“I could whip a bridge over any back creek here in half an hour,” said M‘Nab, decisively, “that would cross every sheep we have there in two hours.”

“There’s a Napoleonic ring about that, Mr. M‘Nab,” said Maud; “but the Duke would have had all his forces—I mean his sheep—withdrawn from the position of danger in good time. One or two of Buonaparte’s bridges broke down with him, you remember.”

“It doesn’t look much like a flood at present,” said Jack; “though this is no warranty in Australia, which is a land specially dedicated to the unforeseen. Let us hope that there will be nothing so sensational at or before shearing this year.”

“Not even bushrangers,” said Maud. “What does this mean?” handing over to her brother the Warroo Watch-tower and Down-river Advertiser, in which figured the following paragraph: “We regret sincerely to be compelled to state that the rumours as to a party of desperadoes having taken to the bush are not without foundation. Last week two drays were robbed near Mud Springs by a party of five men, well armed and mounted. The day before yesterday the mailman and several travellers on the Oxley road were stopped and robbed by the same gang. They are said to be led by the notorious Redcap, and to have stated that they were coming into the Warroo frontage to give the squatters a turn.”

Mrs. Stangrove turned pale, Maud laughed, while Mark devoted himself very properly to calm the apprehensions of his wife.

“Maud,” he said, “this is no laughing matter. It is the beginning of a period, whether long or short, of great trouble and anxiety, it may be danger, I am not an alarmist; but I wish we were well out of this matter.”

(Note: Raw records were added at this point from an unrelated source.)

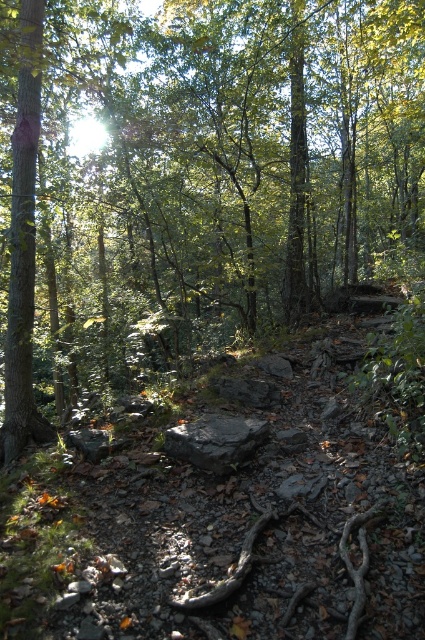 You are a hiker trying to navigate through the forest. You see a green leafy tree at center and a black rock at center. Which object would block your view more if you were standing directly in front of them?

The green leafy tree at center is much taller than the black rock at center, so it would block your view more.

You are a hiker navigating a forest path and notice a green leafy tree at center and a black rock at center. Which object is higher up in the scene?

The green leafy tree at center is above the black rock at center, so it is higher up in the scene.

You are a hiker who wants to take a photo of the black rock at center and the green leafy tree at center. Which object should you focus on first if you want both to be in clear focus?

The black rock at center is narrower than the green leafy tree at center, so you should focus on the green leafy tree at center first to ensure both are in focus. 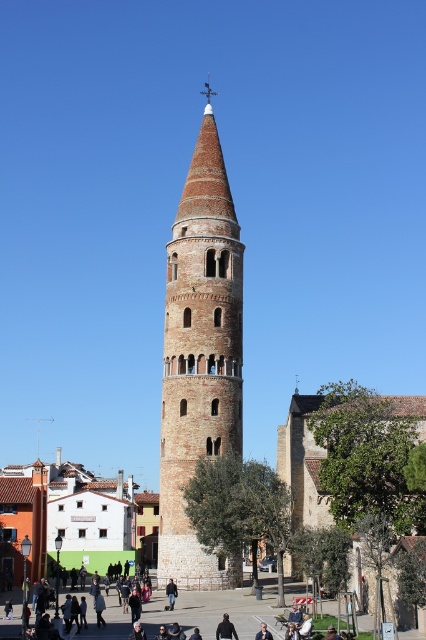 Can you confirm if black fabric person at center is positioned to the left of black leather jacket at center?

No, black fabric person at center is not to the left of black leather jacket at center.

Which is in front, point (233, 627) or point (170, 589)?

Point (233, 627) is more forward.

Locate an element on the screen. black fabric person at center is located at coordinates (226, 628).

Is brick stonework bell tower at center smaller than dark brown leather jacket at center?

Incorrect, brick stonework bell tower at center is not smaller in size than dark brown leather jacket at center.

Based on the photo, does brick stonework bell tower at center have a greater width compared to dark brown leather jacket at center?

→ Incorrect, brick stonework bell tower at center's width does not surpass dark brown leather jacket at center's.

Image resolution: width=426 pixels, height=640 pixels. What do you see at coordinates (199, 358) in the screenshot? I see `brick stonework bell tower at center` at bounding box center [199, 358].

Identify the location of brick stonework bell tower at center. The image size is (426, 640). (199, 358).

Can you confirm if brick stonework bell tower at center is smaller than black fabric person at center?

Actually, brick stonework bell tower at center might be larger than black fabric person at center.

Between point (207, 577) and point (227, 621), which one is positioned behind?

Positioned behind is point (207, 577).

Is point (204, 230) positioned after point (229, 632)?

Yes, it is behind point (229, 632).

Locate an element on the screen. brick stonework bell tower at center is located at coordinates (199, 358).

“It seems very ridiculous,” said Jack; “every man’s hand will be against them, and they must be run or shot down, ultimately.”

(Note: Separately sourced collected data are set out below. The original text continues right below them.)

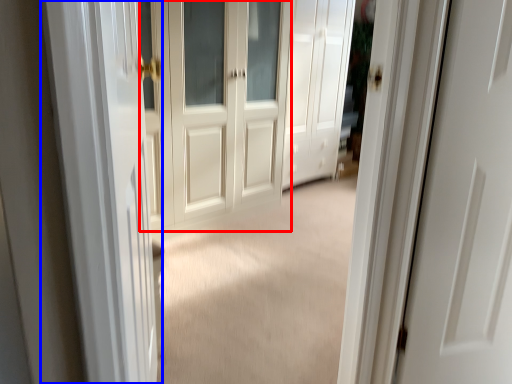 Question: Which point is closer to the camera, door (highlighted by a red box) or screen door (highlighted by a blue box)?

Choices:
 (A) door
 (B) screen door

Answer: (B) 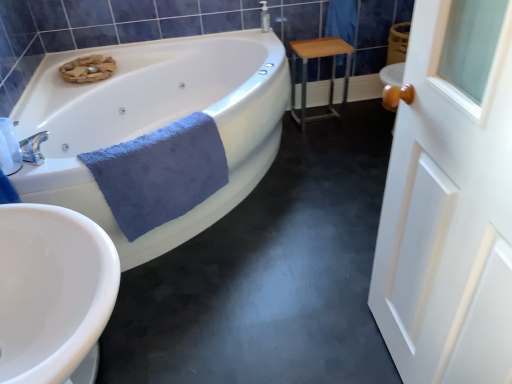 Question: Based on their positions, is white wooden door at right located to the left or right of blue soft towel at lower left?

Choices:
 (A) right
 (B) left

Answer: (A)

Question: From a real-world perspective, relative to blue soft towel at lower left, is white wooden door at right vertically above or below?

Choices:
 (A) below
 (B) above

Answer: (B)

Question: Considering the real-world distances, which object is farthest from the white glossy electric kettle at left?

Choices:
 (A) white glossy bathtub at upper left
 (B) light brown wood table at center right
 (C) white wooden door at right
 (D) blue soft towel at lower left

Answer: (B)

Question: Which of these objects is positioned farthest from the blue soft towel at lower left?

Choices:
 (A) white glossy bathtub at upper left
 (B) white wooden door at right
 (C) light brown wood table at center right
 (D) white glossy electric kettle at left

Answer: (C)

“Nothing more certain,” admitted Stangrove; “but these fellows generally ‘turn out’ from the merest folly or recklessness, and become gradually hardened to bloodshed. They are like raw troops, mere rustics at first. But they soon learn the part of ‘first robber,’ and generally lose some of their own blood, or spill that of better men, before they get taken.”

“We have a dray just loading up from town. There is time—yes, just time,” said M‘Nab, consulting his pocket-book, “to write by mail. We can order revolvers, and a repeating rifle or two, and have them up in five weeks. Can we get anything for you?”

“Certainly, and much obliged,” said Stangrove; “if they know that we are well armed, they will be all the more chary of coming to close quarters. You may order for me a brace of repeating rifles and three revolvers.”